Here is another strengthening of Theorem 16. There is a fixed signature $\Sigma$ consisting of relation symbols of arity $1$ or $2$ and a function $\varphi$ from tile sets to first-order logic sentences in the language of $\Sigma$ such that for all tile sets $\mathcal{T}$:

$\varphi(\mathcal{T})$ has only three variables.
$\mathcal{T}$ can tile the quadrant iff $\varphi(\mathcal{T})$ has a model.

Validity in first-order logic#

A first-order logic sentence $\phi$ is valid if it is true in all models. This is the same thing as saying that $\neg\phi$ is not satisfiable. So if we let $Val_{FO}$ be the set of valid sentences, then

\[ K \leq_m Val_{FO} \]

Exercise 99

Prove this last fact, given what we have done above.

Naturally, we wish to know about the converse: is $Val_{FO}\leq_m K$? We show that it is, leaning on a very important property of first-order logic. This is that there is a proof system for it. That is there is a definition of a (formal) proof with the following properties:

Formal proofs are finite sequences of logic sentences, and the relation

\[ \mbox{$P$ is a proof of $\phi$} \]

is decidable.

$\phi\in VAL_{FO}$ if and only if for some $P$, $P$ is a proof of $\phi$.

Point 2 is called the Completeness Theorem of first-order logic. It says that a sentence is true in all models if and only if it has a formal proof.
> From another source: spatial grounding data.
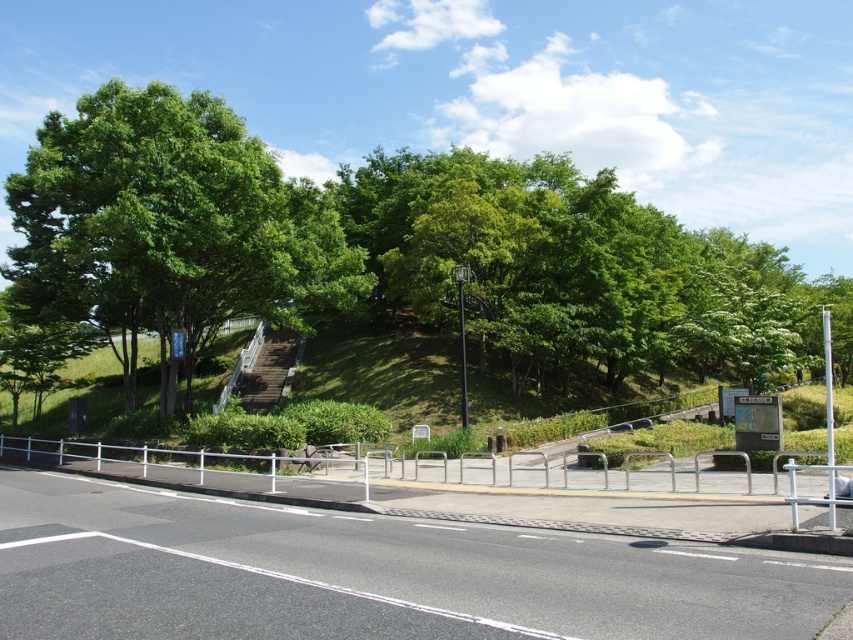 Question: Does green leafy tree at upper center appear on the left side of black metal pole at center?

Choices:
 (A) no
 (B) yes

Answer: (A)

Question: Which point is farther from the camera taking this photo?

Choices:
 (A) (222, 186)
 (B) (456, 273)

Answer: (B)

Question: Does green leafy tree at upper center appear on the right side of black metal pole at center?

Choices:
 (A) no
 (B) yes

Answer: (B)

Question: Is green leafy tree at upper center wider than black metal pole at center?

Choices:
 (A) yes
 (B) no

Answer: (A)

Question: Which object is farther from the camera taking this photo?

Choices:
 (A) black metal pole at center
 (B) green leafy tree at upper center

Answer: (A)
It follows from the two points that the set $VAL_{FO}$ is $\Sigma_1$ and hence computably enumerable. Therefore $Val_{FO}\leq_m K$.

Trakhtentbrot’s Theorem#

The work which we have done so far show that whenever a first-order signature contains a binary relation sybmol, the validty problem is $\Sigma_1$-complete, and the satisfiabililty problem is $\Pi_1$-complete. We might ask about the finite versions of these. That is, we study the problem of whether a logic sentence has a finite model. The results here shows that this problem is $\Sigma_1$-complete.

Exercise 100

Use Exercise to show that the problem of determining whether a first-order logic sentence has a finite model is undecidable.
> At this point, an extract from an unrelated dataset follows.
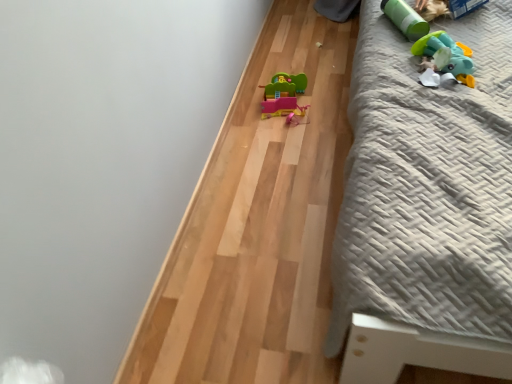 I want to click on free spot to the right of matte plastic toy car at center, the third toy from the front, so click(x=330, y=95).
[Hint: you will not be able to use the functions $n$ and $e$ as we did above. This is due to the fact that in a finite rectangle it is not entirely clear what to do about those functions on the north and east edges of a rectangle. So you will need to fix this, either by making a decision on how to define $n$ and $e$ on the edges, or else by moving from functions to relations. Either way, there are a fair amount of details to work out and check in this problem.]